I have never believed it is possible for anyone to keep all the plates spinning in the air for very long.
Today, the sad news is that we accidentally smashed the commemorative Withindale Easter Egg Hunt plate right in two. Last Friday I smashed a champagne flute and tomorrow… who knows.
Whilst we wait to find out what’s next I’d like the Egg Meister, or a suitable representative to kindly advise if they would like their original plate returned next year, plus some superglue, or shall I get on the case for another suitably Easterish plate and transfer the plaque (also with superglue).
As I said, plates in the air, having it all, doesn’t work: always ends in some kind of smithereens or the other. As it’s Friday night (was dance night), here’s a tune. I couldn’t dance to this in a month of Sundays, but I used to like playing it in Stamford Hill when I was pootling about in my white Peugeot 205 (diesel: as my Grandpa would have said). It’s a shockingly dated video, and Lionel prancing around with a bare chest under an unbuttoned shirt is a big No from me, but still, sometimes it’s good to go back to a time in your mind when you only had the one plate to balance on a stick and keep spinning, into infinity and beyond.
‘It’s alright, do it again…’
The festival of light started at sundown on December the 1st this year and lasts for eight days. It celebrates the triumph of light over darkness, of purity over adulteration and, something this blog is quite keen on, of spirituality over materiality.
Today, being Saturday, is also Shabbat (sabbath). I used to work for an Orthdox Jewish family in North London and the holy day starts on Friday at sunset, so the December Fridays were the shortest working days of the year, the sun setting at about 3.30 pm and my having to be well off the premises by then.

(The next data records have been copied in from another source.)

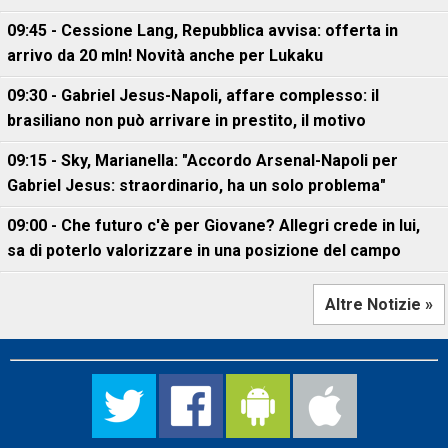
09:45 - Cessione Lang, Repubblica avvisa: offerta in
arrivo da 20 mln! Novità anche per Lukaku
09:30 - Gabriel Jesus-Napoli, affare complesso: il
brasiliano non può arrivare in prestito, il motivo
09:15 - Sky, Marianella: "Accordo Arsenal-Napoli per
Gabriel Jesus: straordinario, ha un solo problema"
09:00 - Che futuro c'è per Giovane? Allegri crede in lui,
sa di poterlo valorizzare in una posizione del campo
Altre Notizie »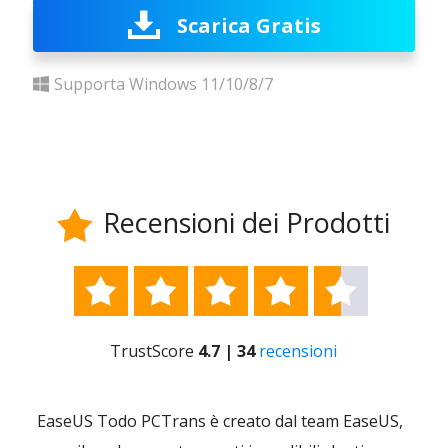
Scarica Gratis
Supporta Windows 11/10/8/7
Recensioni dei Prodotti






TrustScore
4.7 | 34
recensioni
le e
EaseUS Todo PCTrans è creato dal team EaseUS,
Offr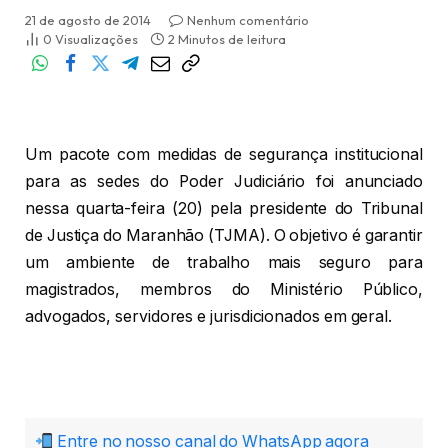
21 de agosto de 2014
Nenhum comentário
0
Visualizações
2 Minutos de leitura
Um pacote com medidas de segurança institucional
para as sedes do Poder Judiciário foi anunciado
nessa quarta-feira (20) pela presidente do Tribunal
de Justiça do Maranhão (TJMA). O objetivo é garantir
um ambiente de trabalho mais seguro para
magistrados, membros do Ministério Público,
advogados, servidores e jurisdicionados em geral.
Entre no nosso canal do WhatsApp agora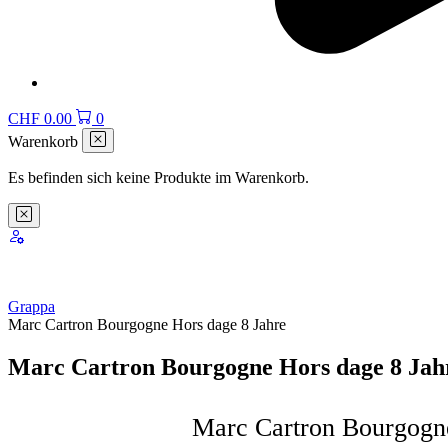
CHF
0.00
0
Warenkorb
Es befinden sich keine Produkte im Warenkorb.
Grappa
Marc Cartron Bourgogne Hors dage 8 Jahre
Marc Cartron Bourgogne Hors dage 8 Jah
Marc Cartron Bourgogn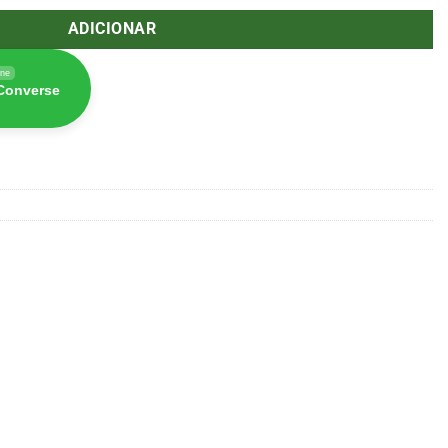
ADICIONAR
ine
 Converse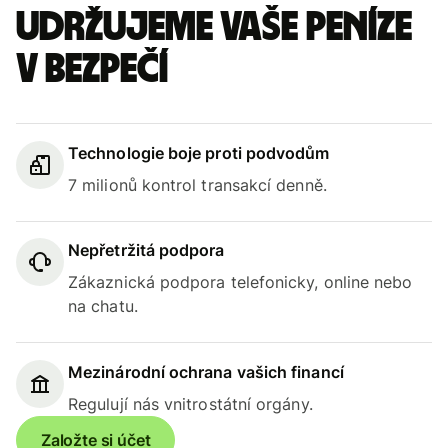
Udržujeme vaše peníze
v bezpečí
Technologie boje proti podvodům
7 milionů kontrol transakcí denně.
Nepřetržitá podpora
Zákaznická podpora telefonicky, online nebo
na chatu.
Mezinárodní ochrana vašich financí
Regulují nás vnitrostátní orgány.
Založte si účet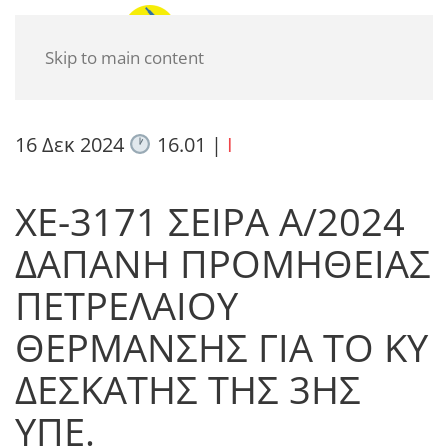
Skip to main content
16 Δεκ 2024
16.01
|
I
ΧΕ-3171 ΣΕΙΡΑ Α/2024
ΔΑΠΑΝΗ ΠΡΟΜΗΘΕΙΑΣ
ΠΕΤΡΕΛΑΙΟΥ
ΘΕΡΜΑΝΣΗΣ ΓΙΑ ΤΟ ΚΥ
ΔΕΣΚΑΤΗΣ ΤΗΣ 3ΗΣ
ΥΠΕ.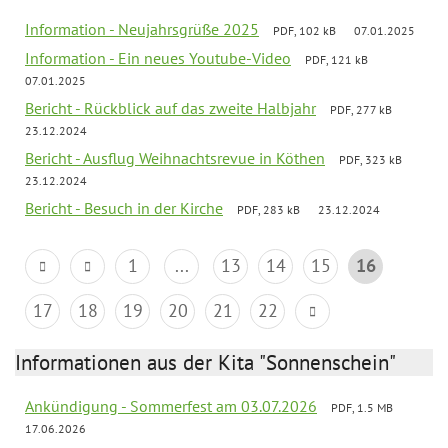
Information - Neujahrsgrüße 2025
PDF, 102 kB
07.01.2025
Information - Ein neues Youtube-Video
PDF, 121 kB
07.01.2025
Bericht - Rückblick auf das zweite Halbjahr
PDF, 277 kB
23.12.2024
Bericht - Ausflug Weihnachtsrevue in Köthen
PDF, 323 kB
23.12.2024
Bericht - Besuch in der Kirche
PDF, 283 kB
23.12.2024
1
...
13
14
15
16
17
18
19
20
21
22
Informationen aus der Kita "Sonnenschein"
Ankündigung - Sommerfest am 03.07.2026
PDF, 1.5 MB
17.06.2026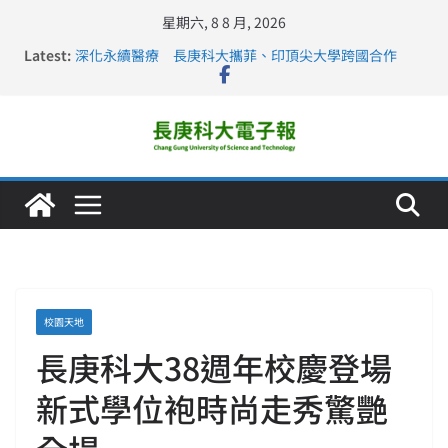
星期六, 8 8 月, 2026
Latest:
深化永續醫療 長庚科大攜菲、印頂尖大學跨國合作
長庚科大訪凱瑟醫療集團、美容學校收穫豐
跨海築夢 長庚科大赴美直擊健康平權與智慧照護實踐
仁德醫專與長庚科大締結策略聯盟 培育護理尖兵
長庚科大連四年穩居《遠見》醫學大學第5名 辦學實力再
獲肯定
校園天地
長庚科大38週年校慶登場
新式學位袍時尚走秀驚艷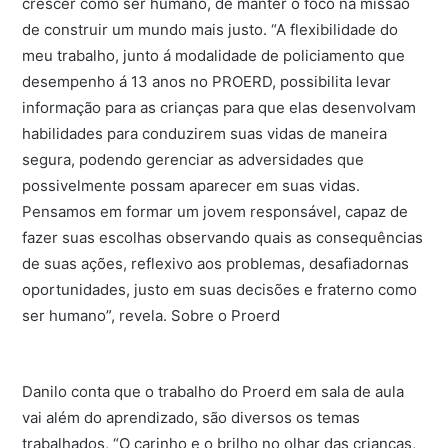
crescer como ser humano, de manter o foco na missão
de construir um mundo mais justo. “A flexibilidade do
meu trabalho, junto á modalidade de policiamento que
desempenho á 13 anos no PROERD, possibilita levar
informação para as crianças para que elas desenvolvam
habilidades para conduzirem suas vidas de maneira
segura, podendo gerenciar as adversidades que
possivelmente possam aparecer em suas vidas.
Pensamos em formar um jovem responsável, capaz de
fazer suas escolhas observando quais as consequências
de suas ações, reflexivo aos problemas, desafiadornas
oportunidades, justo em suas decisões e fraterno como
ser humano”, revela. Sobre o Proerd
Danilo conta que o trabalho do Proerd em sala de aula
vai além do aprendizado, são diversos os temas
trabalhados, “O carinho e o brilho no olhar das crianças,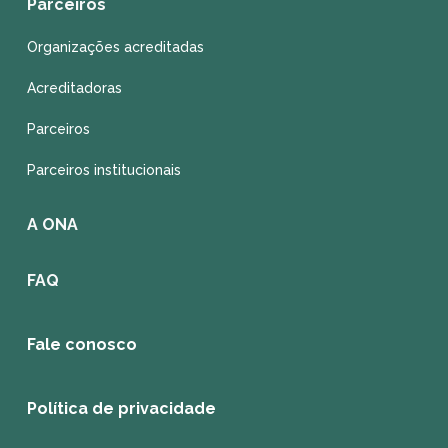
Parceiros
Organizações acreditadas
Acreditadoras
Parceiros
Parceiros institucionais
A ONA
FAQ
Fale conosco
Política de privacidade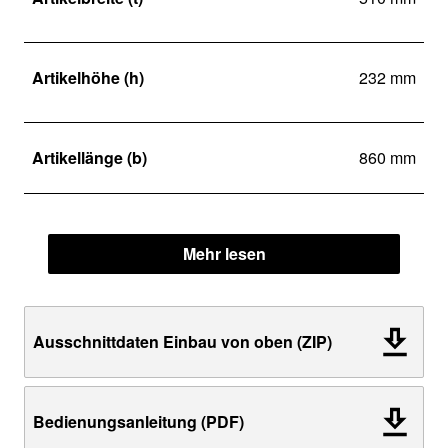
Artikelhöhe (h)
232 mm
Artikellänge (b)
860 mm
Mehr lesen
Ausschnittdaten Einbau von oben (ZIP)
Bedienungsanleitung (PDF)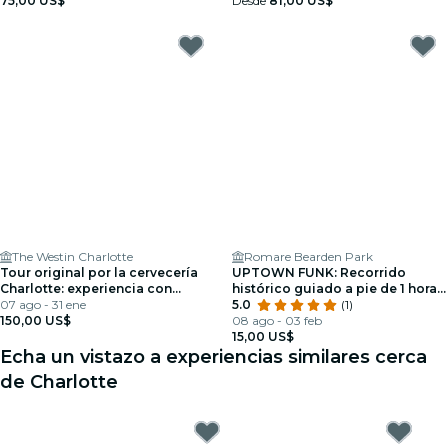
75,00 US$
Desde
81,00 US$
The Westin Charlotte
Romare Bearden Park
Tour original por la cervecería
UPTOWN FUNK: Recorrido
Charlotte: experiencia con
histórico guiado a pie de 1 hora
cerveza artesanal
07 ago - 31 ene
por Charlotte
5.0
(1)
150,00 US$
08 ago - 03 feb
15,00 US$
Echa un vistazo a experiencias similares cerca
de Charlotte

I lived right in the middle of the Hasidic Orthodox community, my employers were Orthodox but not quite as Orthdox as most. If they had been I, a gentile, would not have been working for them. Once Shabbat starts there are all kinds of rules about what you can and can’t do e.g. no key carrying or using, no driving, no touching of electrical things like light switches, ovens or thermostats. Many of the families had these things on timing devices to get round the rules but back in the day a friend of mine made a few quid going round the Jewish houses turning lights and ovens on and off. I used to get roped in too occasionally, if a neighbouring family couldn’t afford such things or something had gone awry.
Then there were the kids. Large families are the norm, usually into double figures. The boys all wore these ringlets called payot in Hebrew. The family I worked for were Lubavitch Hasidim which meant they did not wear the full archaic Hasidic outfit of black fur hat, black silk coat, black breeches tucked into long white stockings and slip on shoes (it is forbidden to make a knot or touch shoes on Shabbat). My employer just wore a regular suit and black fedora. He always carried hundreds of pounds in his inside pocket. Rent collections I think. They were quite well off, some of the Orthodox families were absolutely stony broke. They don’t generally work outside the community so jobs can be hard to come by and with the big families… I knew of one family whose 13th child slept in a chest-of-drawers in a hallway.
One week I was required to take a kid a bit like this to school and into lessons in Finchley (from Stoke Newington). We listened to The Pasadenas in the car on the way there, in the car when we were excluded from class for his barking like a dog or hitting things with a ruler, and in the car when we weren’t even allowed in the class for my being a gentile (and a woman) – I never worked out which was the worse. From my point of view, it was all good because I preferred being in the car with The Pasadenas anyway. I am not sure how the erstwhile student felt about it.